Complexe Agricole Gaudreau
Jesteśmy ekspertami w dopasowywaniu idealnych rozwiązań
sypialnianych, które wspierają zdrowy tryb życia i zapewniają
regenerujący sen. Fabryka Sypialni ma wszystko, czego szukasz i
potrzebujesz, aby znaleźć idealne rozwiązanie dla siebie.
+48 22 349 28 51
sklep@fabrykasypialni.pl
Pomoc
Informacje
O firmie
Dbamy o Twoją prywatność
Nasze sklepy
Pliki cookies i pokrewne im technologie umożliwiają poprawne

- - -

Give all of the entries again, word for word.

Result:
Complexe Agricole Gaudreau
Jesteśmy ekspertami w dopasowywaniu idealnych rozwiązań
sypialnianych, które wspierają zdrowy tryb życia i zapewniają
regenerujący sen. Fabryka Sypialni ma wszystko, czego szukasz i
potrzebujesz, aby znaleźć idealne rozwiązanie dla siebie.
+48 22 349 28 51
sklep@fabrykasypialni.pl
Pomoc
Informacje
O firmie
Dbamy o Twoją prywatność
Nasze sklepy
Pliki cookies i pokrewne im technologie umożliwiają poprawne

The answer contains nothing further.